Section 9. Miscellaneous.
a) Notices.
Any and all notices or other communications or deliveries to be provided by the Holder hereunder, including, without limitation,
any Notice of Conversion, shall be in writing and delivered personally, by facsimile, by electronic communication or sent by a
nationally recognized overnight courier service, addressed to the Company, at the address set forth above, or such other facsimile
number or address as the Company may specify for such purpose by notice to the Holder delivered in accordance with this Section
9(a). Any and all notices or other communications or deliveries to be provided by the Company hereunder shall be in writing and
delivered personally, by facsimile, by electronic communication or sent by a nationally recognized overnight courier service addressed
to each Holder at the facsimile number or address of the Holder appearing on the books of the Company, or if no such facsimile
number or address appears, at the principal place of business of the Holder. Any notice or other communication or deliveries hereunder
shall be deemed given and effective on the earliest of (i) the date of transmission, if such notice or communication is delivered
via facsimile or electronic communication prior to 5:30 p.m. (New York City time), (ii) the date immediately following the date
of transmission, if such notice or communication is delivered via facsimile or electronic communication between 5:30 p.m. (New
York City time) and 11:59 p.m. (New York City time) on any date, (iii) the second Business Day following the date of mailing, if
sent by nationally recognized overnight courier service or (iv) upon actual receipt by the party to whom such notice is required
to be given.
b) Absolute
Obligation. Except as expressly provided herein, no provision of this Debenture shall alter or impair the obligation of the
Company, which is absolute and unconditional, to pay the principal of, liquidated damages and accrued interest, as applicable,
on this Debenture at the time, place, and rate, and in the coin or currency, herein prescribed. This Debenture is a direct debt
obligation of the Company. This Debenture ranks pari passu with all other Debenture now or hereafter issued under the terms
set forth herein.
c) Lost
or Mutilated Debenture. If this Debenture shall be mutilated, lost, stolen or destroyed, the Company shall execute and deliver,
in exchange and substitution for and upon cancellation of a mutilated Debenture, or in lieu of or in substitution for a lost, stolen
or destroyed Debenture, a new Debenture for the principal amount of this Debenture so mutilated, lost, stolen or destroyed, but
only upon receipt of evidence of such loss, theft or destruction of such Debenture, and of the ownership hereof, reasonably satisfactory
to the Company.
d) Governing
Law. All questions concerning the construction, validity, enforcement and interpretation of this Debenture shall be governed
by and construed and enforced in accordance with the internal laws of the State of New York, without regard to the principles of
conflict of laws thereof. Each party agrees that all legal proceedings concerning the interpretation, enforcement and defense of
the transactions contemplated by any of the Transaction Documents (whether brought against a party hereto or its respective Affiliates,
directors, officers, shareholders, employees or agents) shall be commenced in the state and federal courts sitting in the City
of New York, Borough of Manhattan (the “New York Courts”). Each party hereto hereby irrevocably submits to the
exclusive jurisdiction of the New York Courts for the adjudication of any dispute hereunder or in connection herewith or with any
transaction contemplated hereby or discussed herein (including with respect to the enforcement of any of the Transaction Documents),
and hereby irrevocably waives, and agrees not to assert in any suit, action or proceeding, any claim that it is not personally
subject to the jurisdiction of such New York Courts, or such New York Courts are improper or inconvenient venue for such proceeding.

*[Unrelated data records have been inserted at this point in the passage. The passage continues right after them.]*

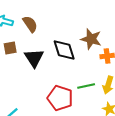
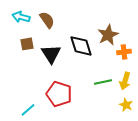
brown star: (91, 39) -> (108, 35), turned 30
red pentagon: (60, 98) -> (59, 94), moved

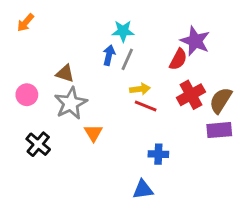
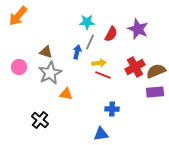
orange arrow: (25, 23) -> (18, 16), size x1.5
blue arrow: (109, 55) -> (77, 52), moved
red semicircle: (178, 59) -> (111, 34), moved
brown semicircle: (221, 100) -> (156, 71), turned 36
orange triangle: (93, 133) -> (66, 94), turned -48
black cross: (38, 144) -> (40, 120), moved

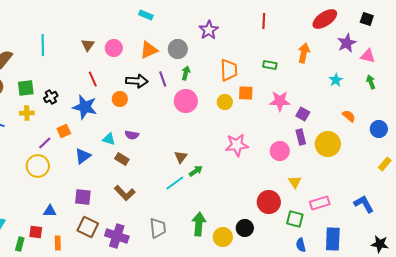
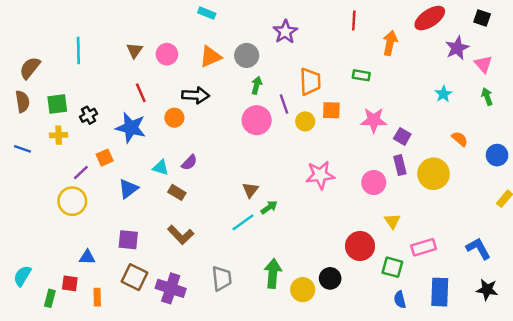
orange arrow: (304, 53) -> (390, 43), moved
pink triangle: (368, 56) -> (483, 64), turned 35
purple line: (163, 79) -> (284, 104), moved
purple semicircle: (132, 135) -> (189, 163), turned -56
black star: (380, 244) -> (487, 290), moved

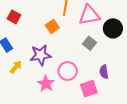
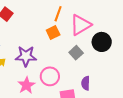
pink triangle: (89, 15) -> (81, 25), turned -30
orange square: (52, 27) -> (53, 33), moved

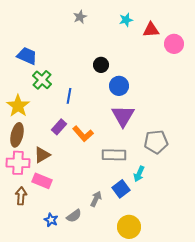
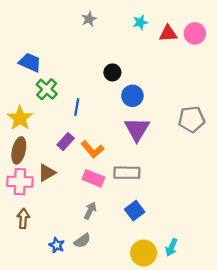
pink circle: (174, 44) -> (195, 33), moved
gray pentagon: (156, 142) -> (192, 119), moved
cyan arrow: (139, 174) -> (171, 247), moved
pink rectangle: (42, 181) -> (93, 178), moved
gray arrow: (96, 199) -> (90, 211), moved

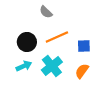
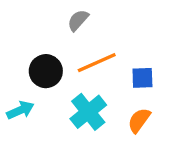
gray semicircle: (46, 12) -> (78, 20), turned 88
cyan arrow: (24, 66) -> (20, 110), moved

Each party hereby irrevocably waives personal service of process and consents to process being served in any such suit, action
or proceeding by mailing a copy thereof via registered or certified mail or overnight delivery (with evidence of delivery) to such
party at the address in effect for notices to it under this Debenture and agrees that such service shall constitute good and sufficient
service of process and notice thereof. Nothing contained herein shall be deemed to limit in any way any right to serve process
in any other manner permitted by applicable law. Each party hereto hereby irrevocably waives, to the fullest extent permitted by
applicable law, any and all right to trial by jury in any legal proceeding arising out of or relating to this Debenture or the
transactions contemplated hereby. If either party shall commence an action or proceeding to enforce any provisions of this Debenture,
then the prevailing party in such action or proceeding shall be reimbursed by the other party for its attorneys fees and other
costs and expenses incurred in the investigation, preparation and prosecution of such action or proceeding.
e) Waiver.
Any waiver by the Company or the Holder of a breach of any provision of this Debenture shall not operate as or be construed to
be a waiver of any other breach of such provision or of any breach of any other provision of this Debenture. The failure of the
Company or the Holder to insist upon strict adherence to any term of this Debenture on one or more occasions shall not be considered
a waiver or deprive that party of the right thereafter to insist upon strict adherence to that term or any other term of this Debenture.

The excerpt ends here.